Copy every line of the data in which the word "Automatic" occurs.

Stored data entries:
= = = = =

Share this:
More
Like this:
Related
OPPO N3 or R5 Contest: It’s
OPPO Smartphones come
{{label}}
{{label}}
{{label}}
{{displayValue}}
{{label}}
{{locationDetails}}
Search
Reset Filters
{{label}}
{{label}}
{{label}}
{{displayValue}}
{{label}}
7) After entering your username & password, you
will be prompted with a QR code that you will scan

= = = = =

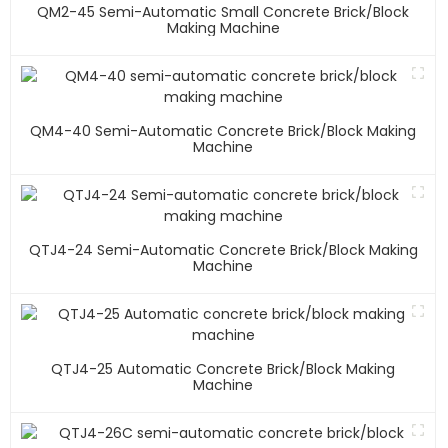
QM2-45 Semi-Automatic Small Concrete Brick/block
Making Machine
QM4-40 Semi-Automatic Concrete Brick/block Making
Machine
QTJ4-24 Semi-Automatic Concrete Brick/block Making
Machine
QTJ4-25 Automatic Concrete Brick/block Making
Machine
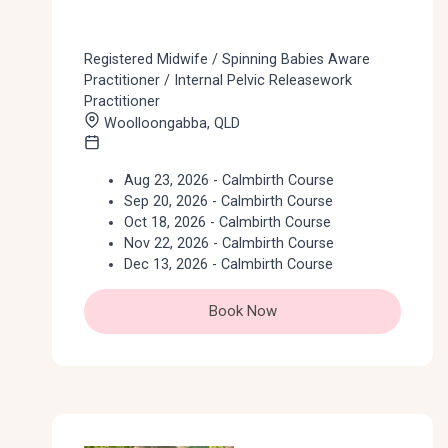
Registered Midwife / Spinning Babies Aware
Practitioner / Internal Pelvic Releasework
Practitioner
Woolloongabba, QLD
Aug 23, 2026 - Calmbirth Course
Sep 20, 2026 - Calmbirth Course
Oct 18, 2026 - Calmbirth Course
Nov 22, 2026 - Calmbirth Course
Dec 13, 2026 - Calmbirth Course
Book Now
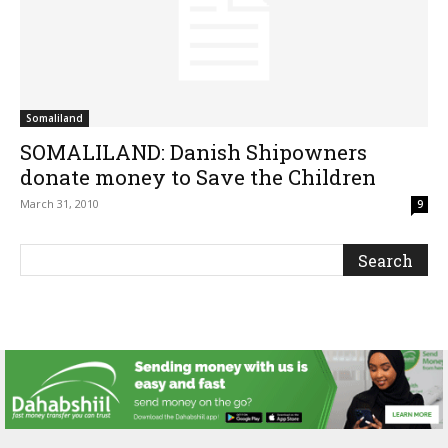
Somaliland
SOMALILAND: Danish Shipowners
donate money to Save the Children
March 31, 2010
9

= = = = =

_RESULT:_
QM2-45 Semi-Automatic Small Concrete Brick/block
QM4-40 Semi-Automatic Concrete Brick/block Making
QTJ4-24 Semi-Automatic Concrete Brick/block Making
QTJ4-25 Automatic Concrete Brick/block Making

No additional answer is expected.